DEMAM TIDAK MENGGIGILMenggigil adalah proses adaptasi tubuh terhadap perubahan set point pengaturan suhu tubuh di hipotalamaus yang telah berubah, peningkatan set point, menyebabkan tubuh merespons suhu tubuh yang seharusnya normal dianggap menjadi lebih dingin sehingga tubuh melakukan proses pembentukan panas dan mempertahankan panas tubuh dengan meningkatkan metabolism, meningkatkan kinetic otot rangka dan melakukan vasokonstriksi, sehingga terjadi proses menggigil.Ketika tidak terjadi menggigil pada demam, bisa saja menandakan terjadinya suatu toleransi berupa penggunaan obat obatan antipiretik sebelum terjadinya fase menggigil atau bisa saja tubuh masih bisa bertoleransi atas meningkatnya set point thermostat hipotalamus.

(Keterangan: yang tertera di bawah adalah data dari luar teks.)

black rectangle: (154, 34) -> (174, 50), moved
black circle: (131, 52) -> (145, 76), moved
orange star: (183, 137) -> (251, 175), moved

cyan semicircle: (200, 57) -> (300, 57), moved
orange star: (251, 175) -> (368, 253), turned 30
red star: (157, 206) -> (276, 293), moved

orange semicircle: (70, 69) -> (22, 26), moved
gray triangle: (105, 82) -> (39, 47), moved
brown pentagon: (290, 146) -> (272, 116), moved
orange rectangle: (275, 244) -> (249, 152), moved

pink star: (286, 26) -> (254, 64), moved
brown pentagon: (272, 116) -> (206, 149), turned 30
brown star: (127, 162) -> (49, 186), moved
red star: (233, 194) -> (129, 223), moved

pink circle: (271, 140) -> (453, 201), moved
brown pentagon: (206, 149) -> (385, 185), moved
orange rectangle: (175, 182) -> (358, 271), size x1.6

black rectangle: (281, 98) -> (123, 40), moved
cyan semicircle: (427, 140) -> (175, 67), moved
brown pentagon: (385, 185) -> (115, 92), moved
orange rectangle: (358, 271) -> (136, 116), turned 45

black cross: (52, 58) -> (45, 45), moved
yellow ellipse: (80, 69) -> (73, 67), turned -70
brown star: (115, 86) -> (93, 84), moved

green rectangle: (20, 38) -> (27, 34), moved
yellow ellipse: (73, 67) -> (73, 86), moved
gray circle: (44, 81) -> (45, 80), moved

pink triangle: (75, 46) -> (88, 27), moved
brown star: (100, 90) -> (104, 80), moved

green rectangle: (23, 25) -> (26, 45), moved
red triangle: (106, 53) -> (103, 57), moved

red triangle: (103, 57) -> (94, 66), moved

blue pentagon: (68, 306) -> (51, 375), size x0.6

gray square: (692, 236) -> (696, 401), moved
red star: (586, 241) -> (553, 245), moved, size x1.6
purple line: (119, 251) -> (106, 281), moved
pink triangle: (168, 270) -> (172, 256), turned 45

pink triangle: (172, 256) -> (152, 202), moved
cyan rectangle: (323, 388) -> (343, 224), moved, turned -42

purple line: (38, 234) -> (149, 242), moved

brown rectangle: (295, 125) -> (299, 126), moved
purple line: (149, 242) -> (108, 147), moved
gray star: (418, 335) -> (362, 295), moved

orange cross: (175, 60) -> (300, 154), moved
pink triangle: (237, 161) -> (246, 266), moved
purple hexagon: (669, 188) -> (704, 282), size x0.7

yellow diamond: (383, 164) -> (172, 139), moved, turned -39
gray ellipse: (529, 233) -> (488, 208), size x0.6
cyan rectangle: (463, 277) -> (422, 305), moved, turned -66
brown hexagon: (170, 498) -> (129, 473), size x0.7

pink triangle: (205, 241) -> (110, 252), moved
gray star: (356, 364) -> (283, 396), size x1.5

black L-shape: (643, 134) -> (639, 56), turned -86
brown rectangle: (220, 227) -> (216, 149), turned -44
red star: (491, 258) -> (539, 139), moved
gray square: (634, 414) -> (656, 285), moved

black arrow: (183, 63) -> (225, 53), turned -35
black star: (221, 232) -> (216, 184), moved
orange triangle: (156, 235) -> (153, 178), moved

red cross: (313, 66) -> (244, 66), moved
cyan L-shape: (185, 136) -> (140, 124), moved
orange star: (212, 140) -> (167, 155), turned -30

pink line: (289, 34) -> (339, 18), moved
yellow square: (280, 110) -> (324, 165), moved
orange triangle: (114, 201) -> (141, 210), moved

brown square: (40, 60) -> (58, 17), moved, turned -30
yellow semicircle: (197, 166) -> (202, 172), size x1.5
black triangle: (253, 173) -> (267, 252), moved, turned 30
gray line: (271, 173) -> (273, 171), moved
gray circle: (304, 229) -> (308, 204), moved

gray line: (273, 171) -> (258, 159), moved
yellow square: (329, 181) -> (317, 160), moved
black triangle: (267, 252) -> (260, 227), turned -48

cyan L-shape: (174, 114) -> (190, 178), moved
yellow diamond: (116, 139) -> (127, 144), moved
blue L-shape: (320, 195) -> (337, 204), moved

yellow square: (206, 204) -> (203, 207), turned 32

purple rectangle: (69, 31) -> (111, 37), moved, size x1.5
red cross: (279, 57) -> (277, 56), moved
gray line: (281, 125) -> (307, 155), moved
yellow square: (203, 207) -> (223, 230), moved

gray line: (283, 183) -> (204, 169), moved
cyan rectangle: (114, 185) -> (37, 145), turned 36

VAKTOR VIRULENSI DEMAM KUNINGVirus demam Kuning adalah positive sense, beruntai tunggal, Flavivirus RNA, memiliki pembungkus, dengan diameter sekitar 50-60 nm. Virus ini ditularkan melalui air liur dari nyamuk yang terinfeksi. Replikasi lokal virus terjadi dalam kulit dan kelenjar getah bening regional. Viremia dan penyebaran berikut.Virus masuk melalui receptor-mediated endocytosis. Sintesis RNA terjadi dalam sitoplasma dan sintesis protein di dalam retikulum endoplasma. Virion dilepaskan melalui membran sel. Pembungkus virus berisi dua lapis lipid yang diambil dari sel yang terinfeksi. faktor virulensi termasuk:* kapsid C protein memfasilitasi ikatan virus. * Membran protein M adalah sebuah glikoprotein kecil. * protein E memulai infeksi dan memediasi masuknya virus. * protein 1 (NS1) non-struktural mungkin memainkan peran dalam replikasi RNA. * NS2A protein yang terlibat dalam replikasi RNA. * NS2B dan NS3 bentuk kompleks dan terlibat dalam proses polyprotein dan replikasi RNA. * NS5 memiliki peranan penting dalam replikasi RNA.Protein E berinteraksi dengan reseptor seluler, dan virion endocytosed ke dalam sel dendritik. Selanjutnya, sel-sel epidermal dendritik dan saluran getah bening menyebarkan virion. Setelah invasi di tuan rumah, sel-sel Kupffer (makrofag tetap hati) terinfeksi dalam waktu 24 jam.Infeksi cepat menyebarkan ke ginjal, getah bening, limpa, dan sumsum tulang. Gagal ginjal terjadi sebagai tubulus ginjal mengalami perubahan degenerasi lemak dan inti sel, kemungkinan karena efek langsung virus, hipotensi, dan keterlibatan hati.Keterlibatan hati adalah manifestasi infeksi terlambat. efek virus langsung mengakibatkan kematian sel-sel hati. Vitamin K sebagai factor pembekuan habis dan menghambat koagulasi intravaskuler menyebabkan koagulopati dan perdarahan. Keterlibatan Hepar mengakibatkan resiko kematian yang lebih tinggi.Akhirnya, shock sirkulasi sekunder, dengan bukti peningkatan interleukin (IL)-6, IL-1 antagonis reseptor, inferno-inducible protein-10, dan tumor nekrosis faktor (TNF)-alpha. Antigen virus ditemukan di ginjal, miokardium, dan hepatosit. Dalam individu yang bertahan hidup pada demam kuning, dapat sembuh dengan sempurna, tanpa fibrosis.Sumber Barrett AD, Higgs S (2007). "Yellow fever: a disease that has yet to be conquered". Annu. Rev. Entomol. 52: 20929.